ゆうじがキツネに宝物をあげ、そのかわりにキツネから「そらいろのたね」をもらいます。その「そらいろのたね」がどのように成長していくのか楽しみなストーリーであり、ゆうじのたねに対する愛情にほっこりとするお話でもあります。そして、最後には「独り占めしては、欲しいものもなくしてしまうよ」「みんなで仲よくしよう・分け合いましょう」というメッセージが伝わってくるようです。
ぐりとぐらシリーズを描かれた中川李枝子さんと大村百合子さんの作られた絵本で、可愛らしい絵とドキドキの展開が広がるすてきな世界観のお話です。
☆あらすじと書店員の感想
●キツネと交換したそらいろのたね。ゆうじは愛情たっぷりに水をあげ、育てていきます。どんなふうに育つのでしょうか、お話の展開が気になっていきます。
ゆうじは野原で遊んでいると、キツネに声をかけられます。ゆうじの宝物の飛行機がほしい、と言われますが、宝物なのでやはりあげられませんね。しかし、キツネはポケットから「そらいろのたね」を取り出し、これと交換してほしい、と言います。
するとゆうじは、飛行機とそのそらいろのたねを交換することにしました。優しいゆうじですね。
種からなにが生まれてくるんだろう、そう思うとわくわくしますね。ゆうじは家に帰り、さっそく庭に種を植え、水をあげました。石で囲った中に植えて看板も立て、分かりやすくしています。種を植えるときから大切にしています。

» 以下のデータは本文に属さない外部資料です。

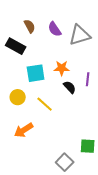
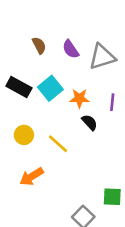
black rectangle: (16, 46) -> (19, 87), moved
cyan square: (36, 73) -> (50, 88), moved, turned -30
purple line: (88, 79) -> (112, 102), moved

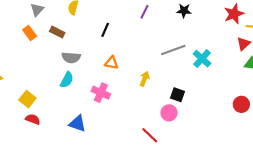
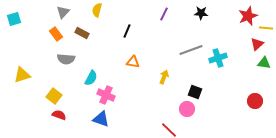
gray semicircle: (71, 58) -> (66, 59), moved
cyan cross: (202, 59) -> (218, 58), turned 30
pink cross: (101, 93) -> (106, 95), moved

「そらいろのたね」から何ができるかな、と想像しながら読んでいたのですが、家が出てきてビックリしました!始めは小さくて可愛らしいお家です。まわりに咲いているチューリップよりも小さいお家で、ひよこが入るのにピッタリの大きさです。
種からなんと家ができるなんて!これからこの「そらいろのいえ」がどんなふうに大きくなっていくのかが楽しみです。

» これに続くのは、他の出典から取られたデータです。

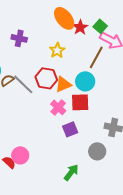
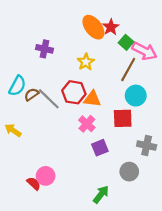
green square: (100, 26) -> (126, 42), moved
red star: (80, 27) -> (111, 27), moved
cyan circle: (85, 81) -> (136, 96), moved
orange triangle: (63, 84) -> (92, 99), turned 30
red square: (80, 102) -> (123, 118), moved

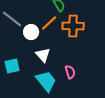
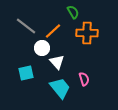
orange line: (49, 23) -> (53, 31), moved
white circle: (31, 32) -> (42, 48), moved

実際にも、種をまくと芽が出て、花が咲いたり、食べ物がなったり…。成長が楽しみになりますね。
長男は小学校に入り、朝顔を育てたり、ミニトマトを育てたりしていました。学校の庭でほかにも育てているものがあったようで、お友達と交代で水やりをしていたそうです。そして、家に持って帰ってきたミニトマトは、自分で育てたものだからかとても美味しそうに食べていました。毎日様子を見て、水をあげたり収穫したり…。素敵な経験だなと思いました。

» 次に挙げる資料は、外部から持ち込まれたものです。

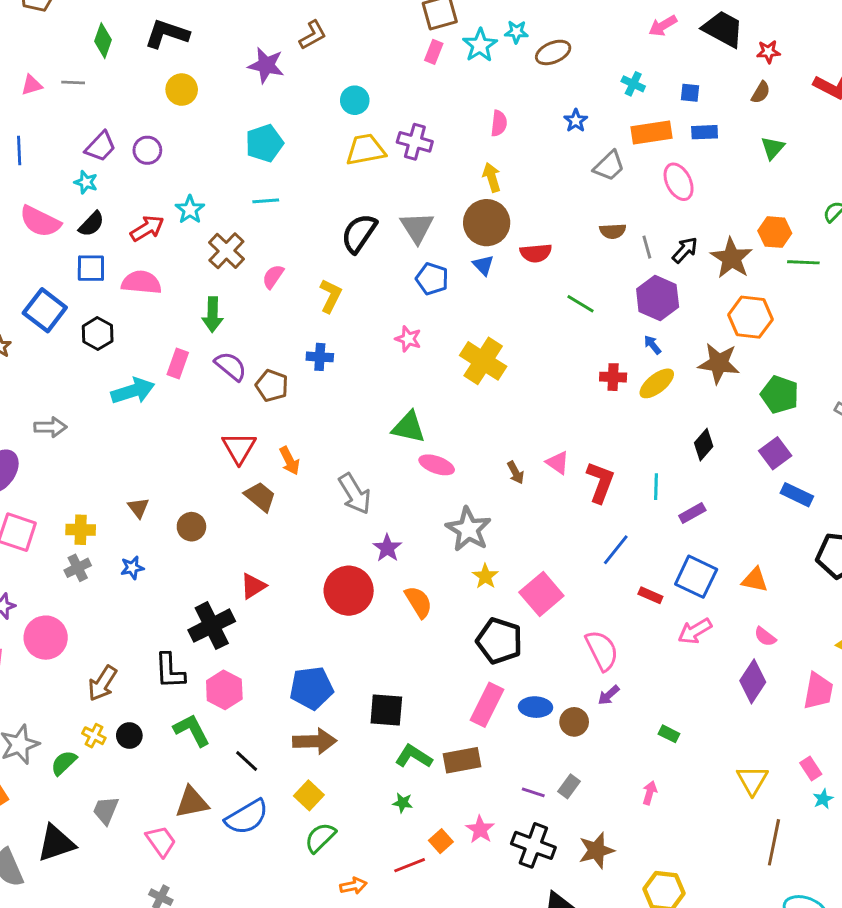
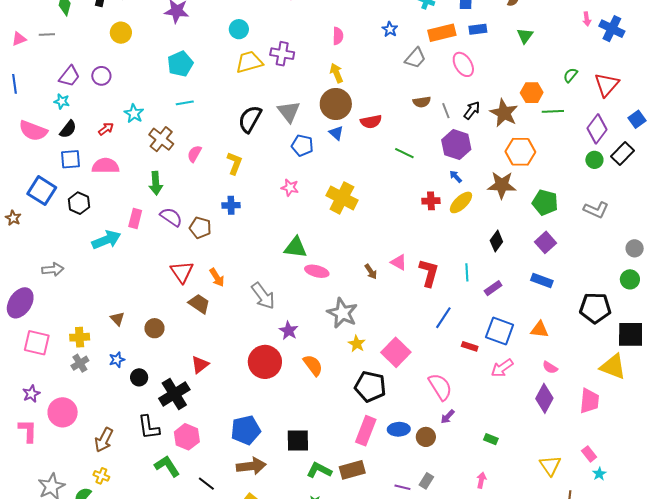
red arrow: (147, 228) -> (106, 129), size x0.7
blue rectangle: (797, 495) -> (542, 280), moved
black circle: (129, 736) -> (139, 377), moved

また、次男も園庭でサトイモやカブを育てているようです。そしてできたものを先生と一緒に調理して食べることもあるようで、以前はにんじん美味しかった~!と帰って来て報告してくれて、それからますますにんじんが好きになっていました。
愛情を持って育てる、というのは本当に素敵なことですね。ゆうじも優しく水をあげ、だんだん大きくなる家にいろんな動物たちが遊びに来てくれるのも喜んでいます。ゆうじの人柄が絵本のお話をより優しく、温かくしてくれているようです。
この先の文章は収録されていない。